Lymphatic vessel invasion (LVI) has been shown to correlate with LNM and with patients' prognoses in several tumor entities (13–16). In a recent study, it was found to be the only independent prognostic factor of disease free survival (DFS) in patients with lymph node-negative superficial esophageal squamous cell carcinoma (17). Even its documented absence (L0) might play some predictive role: a multicenter retrospective analysis found that no LNMs were identified in women with low-risk cervical cancer and no LVI. L0 was suggested as a possible argument for omitting prophylactic lymphadenectomy in these patients (18). Although there is some evidence that LVI in PTC correlates with LNMs (19–22) and with outcomes of patients (6, 23, 24), LVI does not play any concrete role in clinical decision-making. Vascular invasion instead is included among those crucial histologic variables for initial risk stratification and clinical management of PTC, alongside ETE, margin status (R), and the number of metastatic lymph nodes (pN-status) (25–27). LVI (L-status; L1 = invasion and L0 = no invasion) is not regularly included in pathology reports in PTC in Europe, as it is not mandatory to report LVI according to the current TNM classification (28). One possible explanation is that LVI in PTC is often not easily identified in thyroid parenchyma (Figure 1) (29).
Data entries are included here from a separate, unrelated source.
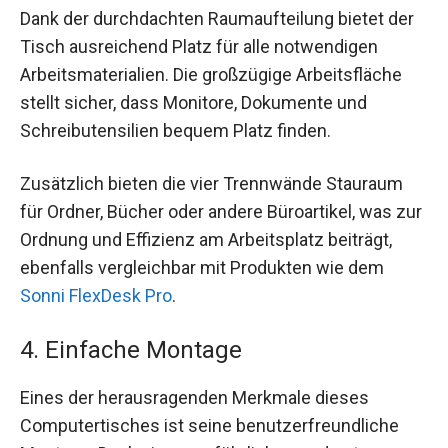
Dank der durchdachten Raumaufteilung bietet der
Tisch ausreichend Platz für alle notwendigen
Arbeitsmaterialien. Die großzügige Arbeitsfläche
stellt sicher, dass Monitore, Dokumente und
Schreibutensilien bequem Platz finden.
Zusätzlich bieten die vier Trennwände Stauraum
für Ordner, Bücher oder andere Büroartikel, was zur
Ordnung und Effizienz am Arbeitsplatz beiträgt,
ebenfalls vergleichbar mit Produkten wie dem
Sonni FlexDesk Pro
.
4. Einfache Montage
Eines der herausragenden Merkmale dieses
Computertisches ist seine benutzerfreundliche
(A) Papillary thyroid carcinoma (PTC) displaying significant stromal desmoplasia (*) with small tumor foci surrounded by slit-like spaces (→) indicating vascular invasion. (B) Immunohistochemical staining for Podoplanin/D2-40 shows that slit-like spaces lack circumferential staining for D2-40 (→) indicating the presence of retraction artifacts and not lymphatic vessel invasion (LVI). (C) Different tumor areas of the same PTC show small tumor nodules with discrete slit-like spaces (→) surrounded by lymphocytes (*). (D) Circumferential D2-40-positivity confirming LVI (→).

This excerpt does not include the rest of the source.